[EXTRACTED INFORMATION]

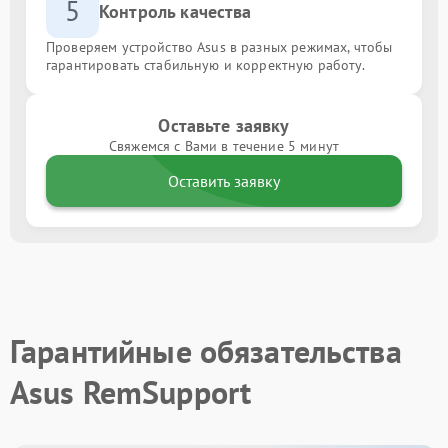
5
Контроль качества
Проверяем устройство Asus в разных режимах, чтобы
гарантировать стабильную и корректную работу.
Оставьте заявку
Свяжемся с Вами в течение 5 минут
Оставить заявку
Гарантийные обязательства
Asus RemSupport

[/EXTRACTED INFORMATION]

- TASK OBJECTIVE
Copy exactly the lines from the one with "Проверяем устройство Asus" down to the last line of the records above, and leave out everything else.

- WRITTEN RESPONSE
Проверяем устройство Asus в разных режимах, чтобы
гарантировать стабильную и корректную работу.
Оставьте заявку
Свяжемся с Вами в течение 5 минут
Оставить заявку
Гарантийные обязательства
Asus RemSupport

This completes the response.